Subject RE: [firebird-support] Left Join Issue - conceptual
Author Svein Erling Tysvær
Hi Alex!

Generally, what Anderson write is correct and your attempt no. 2 and 3 are preferable. I wouldn't call the choice of PLAN position based in general, but for some reason, Firebird treats everything after a LEFT JOIN (probably similar for RIGHT and FULL JOIN) as something that cannot be moved above that part. I don't know why, but I have written SQL like

FROM A
LEFT JOIN B on A.ID = B.ID
LEFT JOIN C on A.ID = C.ID
JOIN D on D.ID = COALESCE(B.ID_D, C.ID_D)

and can accept that it can be considerably more difficult for the optimizer to separate inner joins that are dependent upon preceding left joins from inner joins that aren't, than it is for me to put inner joins that really can be inner joined before my left joins (I only have to consider my actual SQL, Firebird has to cater for all possible SQL).

To your particular problem. The optimizer sometimes do mistakes, and sometimes they just look stupid to those of us that know nothing about the Firebird code. Somehow, the optimizer thinks that it is better to go NATURAL on TBL_PARTY and then use the index three times for TBL_PAYMENT than to use indexes for both tables. I don't know why, I can only guess that either this index isn't very selective for one of these tables (in general, not talking specifically about the two PARTY_ID's you select) or your statistics are very out of date. The plan I would have expected, would be something like

PLAN JOIN (JOIN (P INDEX (PAYMENT_PARTY,PAYMENT_PARTY), PARTY INDEX((PARTY_KEY)),PERSON INDEX (PERSON_KEY))

Whenever I observe the optimizer doing a really bad choice, I normally prevent the optimizer from choosing the bad plan by using +0 or ||'' I think your use of LEFT JOIN in your first query - albeit accidentally - works in a similar manner.

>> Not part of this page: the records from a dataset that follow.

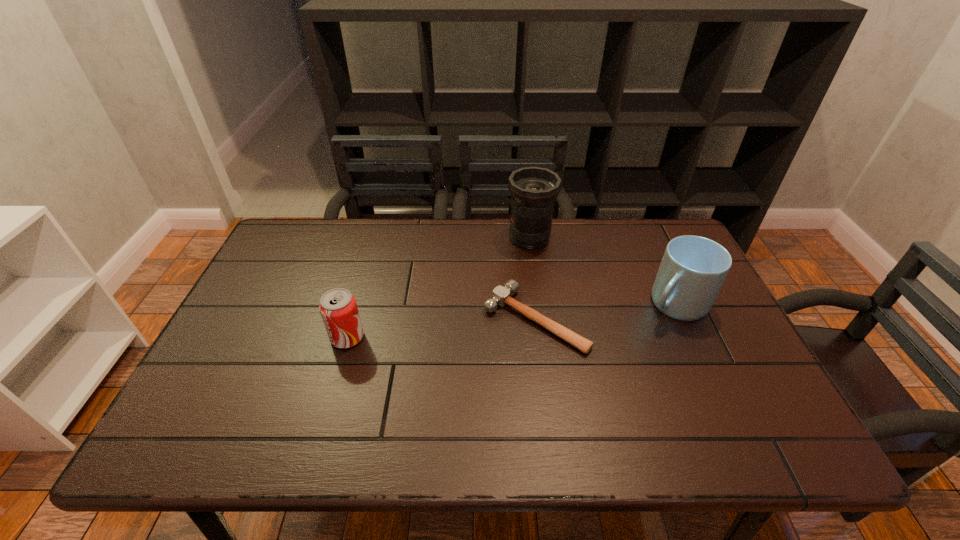 Identify the location of object that is the second closest to the shortest object. (693, 268).

Where is `vacant space that satisfies the following two spatial constraints: 1. on the back side of the hammer; 2. on the right side of the rightmost object`? vacant space that satisfies the following two spatial constraints: 1. on the back side of the hammer; 2. on the right side of the rightmost object is located at coordinates (533, 304).

Identify the location of vacant space that satisfies the following two spatial constraints: 1. on the back side of the third tallest object; 2. on the left side of the telephoto lens. This screenshot has width=960, height=540. (376, 238). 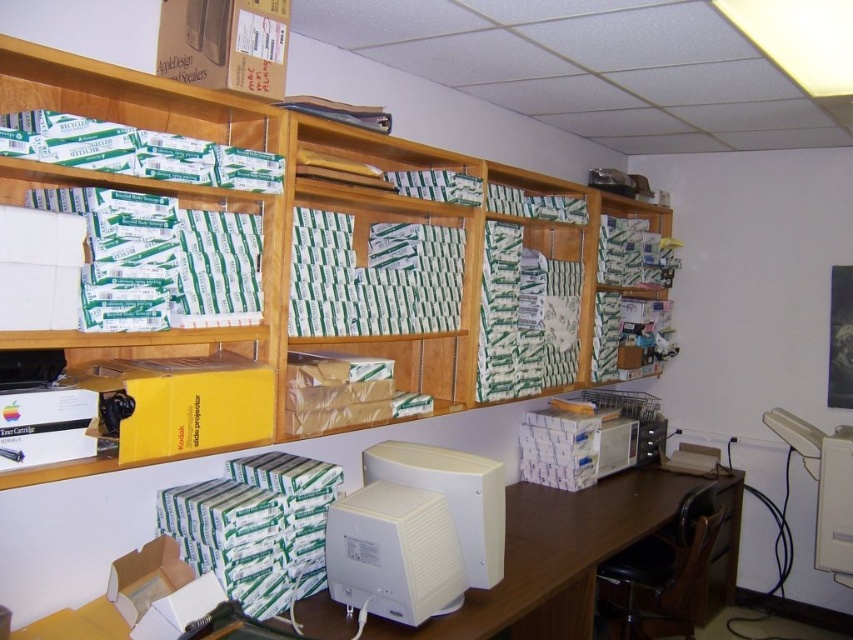 Based on the photo, can you confirm if cardboard box at upper left is shorter than white plastic printer at right?

Indeed, cardboard box at upper left has a lesser height compared to white plastic printer at right.

Can you confirm if cardboard box at upper left is taller than white plastic printer at right?

In fact, cardboard box at upper left may be shorter than white plastic printer at right.

Who is more forward, (175,3) or (846,518)?

Point (175,3)

Locate an element on the screen. cardboard box at upper left is located at coordinates (225, 44).

Is yellow cardboard projector at center positioned before white plastic monitor at center?

Yes, it is in front of white plastic monitor at center.

Is point (167, 365) farther from viewer compared to point (424, 582)?

No, (167, 365) is in front of (424, 582).

Which is in front, point (195, 365) or point (410, 612)?

Point (195, 365) is in front.

Locate an element on the screen. Image resolution: width=853 pixels, height=640 pixels. yellow cardboard projector at center is located at coordinates (178, 403).

Which is in front, point (120, 177) or point (451, 456)?

Point (120, 177) is more forward.

Can you confirm if wooden shelves at upper center is positioned above white matte computer monitor at center?

Yes, wooden shelves at upper center is above white matte computer monitor at center.

Find the location of `wooden shelves at upper center`. wooden shelves at upper center is located at coordinates (280, 224). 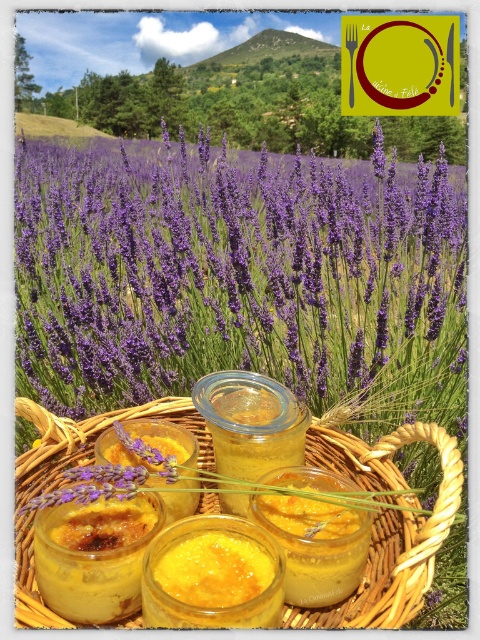 In the scene shown: You are a photographer positioned at the edge of the lavender field. You want to take a photo of both the woven straw basket at center and the transparent glass jar at center. Which object should you focus on first to ensure both are in sharp focus?

You should focus on the woven straw basket at center first because it is closer to you than the transparent glass jar at center, so adjusting focus from near to far will help both objects be in sharp focus.

You are holding a 12 inch ruler. Can you reach the point at coordinates point (385, 556) with your ruler if you are standing at your current position?

The point at coordinates point (385, 556) is 25.27 inches away from you. Since your ruler is only 12 inches long, you cannot reach it with the ruler.

You are a chef who wants to place the transparent glass jar at center onto the woven straw basket at center. Based on the scene, will the jar fit securely on the basket?

The woven straw basket at center is positioned under the transparent glass jar at center, so yes, the jar can fit securely on the basket as the basket is placed underneath it.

There is one thing that puzzles me and that I do not understand at all, and that is that matters whether you write 'p.party_id in' or 'party.party_id in'. My experience says that when these two tables are inner joined on that column, then Firebird itself knows how to substitute these to get the best plan. You do not by any chance have several indexes covering the same column (e.g. if party_id was both the primary key and explicitly indexed for tbl_party)? Firebird is known to make stupid plans when there are two identical indexes to choose from.

Set

-----Original Message-----
From: firebird-support@yahoogroups.com [mailto:firebird-support@yahoogroups.com] On Behalf Of Alexander Tabakov
Sent: 2. juni 2008 15:48
To: firebird-support@yahoogroups.com
Subject: [firebird-support] Left Join Issue - conceptual

Note: Sorry for hijacking the other thread. My mistake!
=======================================================

Hi all,

I run a simple query on Firebird 1.5.5:

select *
from
tbl_party party left join tbl_person person on person.party_id =
party.party_id
join tbl_payment p on p.party_id = party.party_id
where
party.party_id in (xxxx, yyyy) // Two parties

All fields are indexed and here is the query plan:
PLAN JOIN (JOIN (PARTY INDEX (PARTY_KEY,PARTY_KEY),PERSON INDEX
(PERSON_KEY)),P INDEX (PAYMENT_PARTY))

Execution is just fine - 68 rows in the result set with the following
details:
tbl_party - 2 indexed reads
tbl_person - 2 indexed reads
tbl_payment - 68 indexed reads

So fas so good. What bothers me is that when I rewrite the query as follows:

select *
from
tbl_party party join tbl_payment p on p.party_id = party.party_id
--> left join tbl_person person on person.party_id = party.party_id
where
party.party_id in (xxxx, yyyy) // Two parties

I get a huge execution penalty while results are the same:

PLAN JOIN (JOIN (PARTY INDEX (PARTY_KEY,PARTY_KEY),P INDEX
(PAYMENT_PARTY)),PERSON INDEX (PERSON_KEY))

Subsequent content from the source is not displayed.